Zatoichi review


 
            Takeshi Kitano is an artist. I don’t simply mean this because he is a simple and subtle actor, able to convey meaning and humor through minimal movement and dialogue. I also don’t call Kitano an artist because of his unique and creative style as a filmmaker, or his passion for poetry and Japanese game shows. The reason I refer to Kitano as an artist isn’t because of one of these things, but rather, because of all of them. If he were only an actor I would still refer to him as an excellent actor, but it is his passion for continually challenging himself in new forms of artistic creation which makes Kitano such a mesmerizing artist to follow. His unpredictable nature seems to come with the joy of discovery, the artist obviously enjoying the process as much as the outcome.

 

            The Blind Swordsman: Zatoichi is a perfect example of this unique need to be inventively original. Zatoichi is an iconic name in Japanese pop-culture history, like Robin Hood to England. Previously played by Shintaro Katsu in 26 Zatoichi films, Kitano adapts the popular blind fighter to his own unique vision. The plot is traditional in the basic description, but the presentation is nothing like the film series from Japanese film history. The action sequences don’t display the abilities of the actors like the past, but instead are done with lightening speed and CGI effects to detach the violence from realism (much like Quentin Tarantino’s method in Kill Bill Vol. 1).


 

            Upon its release there were some complaints by film fans about the realism of the deaths in the film. The blood is all created on the computer, as are many sword blades during the fights. When the sword enters the flesh, blood spurts out with creatively stylized splatters. Even the high definition presentation cannot hide the traces of obvious digital effects, but this effect has its benefits. The film’s action sequences are fast and over quickly, but they remind the audience that it is simply a film, heavily stylized. This makes the unusual musical choreography of the film editing much easier to understand.

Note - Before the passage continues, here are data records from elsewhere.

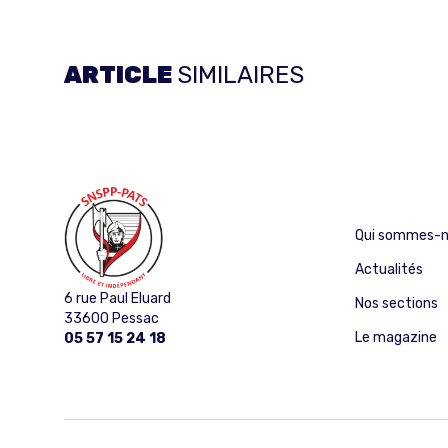
ARTICLE
SIMILAIRES
Qui sommes-n
Actualités
6 rue Paul Eluard
Nos sections
33600 Pessac
Le magazine
05 57 15 24 18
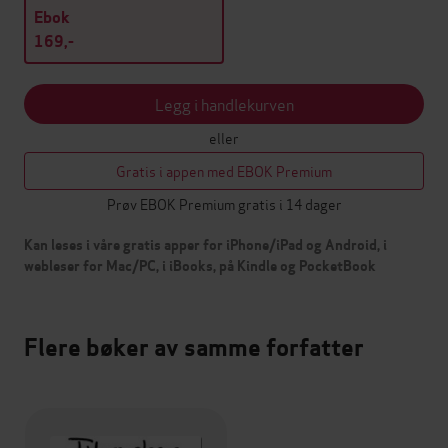
Ebok
169,-
Legg i handlekurven
eller
Gratis i appen med EBOK Premium
Prøv EBOK Premium gratis i 14 dager
Kan leses i våre gratis apper for iPhone/iPad og Android, i
webleser for Mac/PC, i iBooks, på Kindle og PocketBook
Flere bøker av samme forfatter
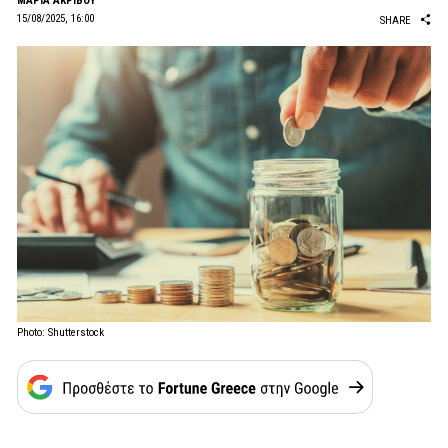
ΜΑΡΙΑ ΑΚΡΙΒΟΥ
15/08/2025, 16:00
SHARE
Photo: Shutterstock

Throughout the revenge plot in a small 19th century village there is a building being constructed, and the percussion soundtrack follows in the pattern of their progression. This all builds to a final dance number which is spectacularly inaccurate to plot and period.

 

            The high definition on the Blu-ray may not improve the rustic special effects in the otherwise violent battles, but the audio on the Japanese track actually sounds much better than I expected. The back of the Blu-ray says that the audio for the English dubbing is 5.1 DTS-HD, and yet the Japanese track with subtitles sounded much better to me, even though it is listed as only Dolby Digital. The special features include a behind-the-scenes featurette and interview footage with the crew.